EXTRACTED MATERIAL

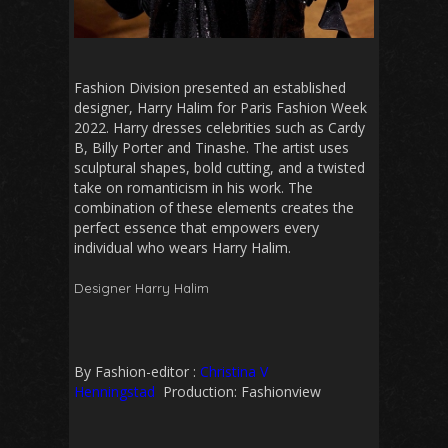
Fashion Division presented an established
designer, Harry Halim for Paris Fashion Week
2022. Harry dresses celebrities such as Cardy
B, Billy Porter and Tinashe.
The artist uses
sculptural shapes, bold cutting, and a twisted
take on romanticism in his work. The
combination of these elements creates the
perfect essence that empowers every
individual who wears Harry Halim.
Designer Harry Halim
By Fashion-editor :
Christina V
Henningstad
Production: Fashionview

REQUIRED WORK
The answer must consist of each line from the entries that contains the string "Harry".

EXPECTED ANSWER
designer, Harry Halim for Paris Fashion Week
2022. Harry dresses celebrities such as Cardy
individual who wears Harry Halim.
Designer Harry Halim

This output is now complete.